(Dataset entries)
..............................
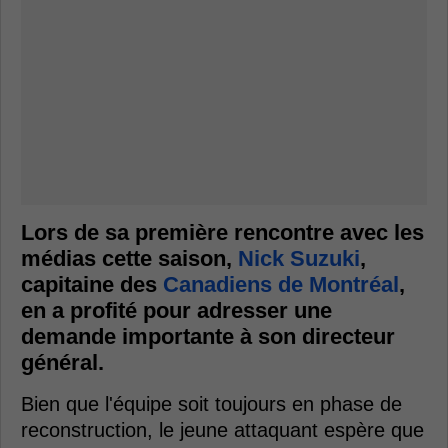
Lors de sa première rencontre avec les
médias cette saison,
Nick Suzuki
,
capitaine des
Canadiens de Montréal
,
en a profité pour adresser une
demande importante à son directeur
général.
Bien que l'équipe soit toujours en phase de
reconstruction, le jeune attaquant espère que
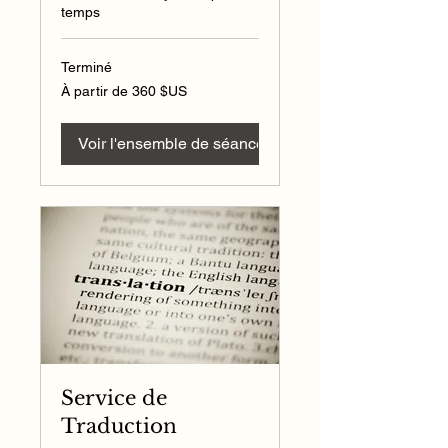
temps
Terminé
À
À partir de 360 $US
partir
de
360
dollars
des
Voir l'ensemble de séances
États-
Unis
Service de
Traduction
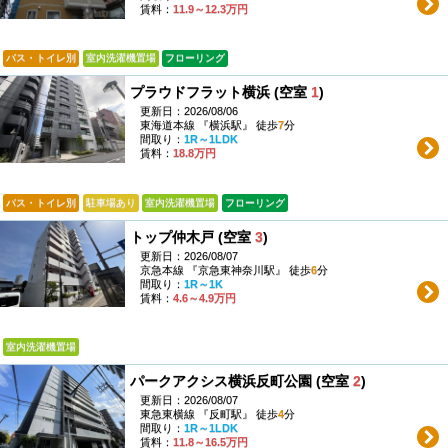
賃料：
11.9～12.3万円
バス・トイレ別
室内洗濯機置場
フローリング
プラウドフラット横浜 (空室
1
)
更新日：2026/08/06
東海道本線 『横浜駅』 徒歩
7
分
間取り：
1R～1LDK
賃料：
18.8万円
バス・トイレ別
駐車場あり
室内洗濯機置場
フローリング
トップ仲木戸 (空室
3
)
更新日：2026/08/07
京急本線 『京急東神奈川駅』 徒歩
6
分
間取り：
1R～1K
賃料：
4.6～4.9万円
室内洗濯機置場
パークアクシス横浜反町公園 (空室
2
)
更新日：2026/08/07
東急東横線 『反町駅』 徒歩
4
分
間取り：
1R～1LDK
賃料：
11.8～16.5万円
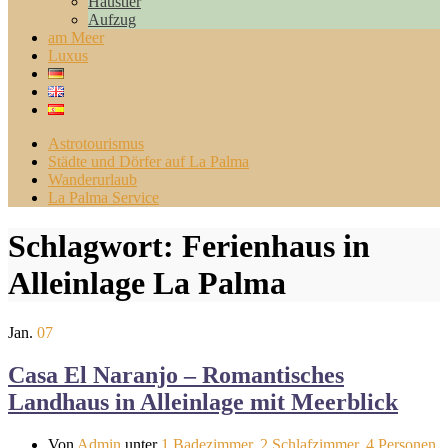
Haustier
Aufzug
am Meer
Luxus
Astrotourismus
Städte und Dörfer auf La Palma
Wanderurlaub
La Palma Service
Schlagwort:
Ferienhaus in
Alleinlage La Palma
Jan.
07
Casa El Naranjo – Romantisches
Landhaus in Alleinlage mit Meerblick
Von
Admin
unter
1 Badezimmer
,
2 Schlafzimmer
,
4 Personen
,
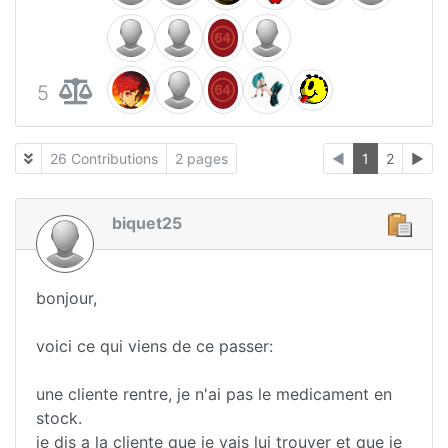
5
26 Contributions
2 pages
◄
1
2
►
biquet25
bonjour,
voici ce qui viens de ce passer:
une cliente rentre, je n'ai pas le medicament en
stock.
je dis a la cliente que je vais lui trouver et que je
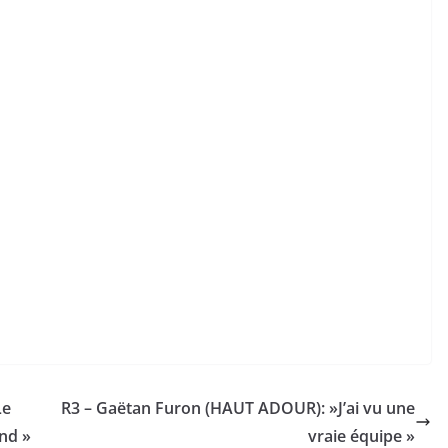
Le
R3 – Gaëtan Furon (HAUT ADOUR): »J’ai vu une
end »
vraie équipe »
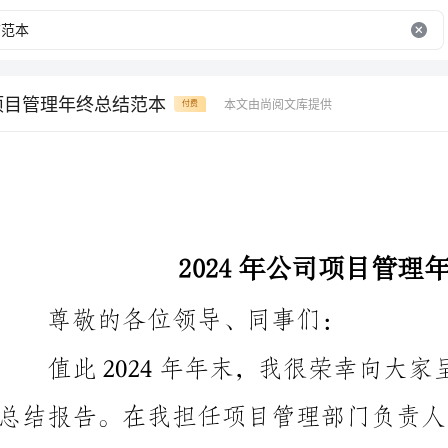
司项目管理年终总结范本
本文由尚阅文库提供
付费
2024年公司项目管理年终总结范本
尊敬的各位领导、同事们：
..............................
(What is needed): Every line in the data that holds the string "Palma" should be returned.

(Exercise output):
Städte und Dörfer auf La Palma
La Palma Service
Alleinlage La Palma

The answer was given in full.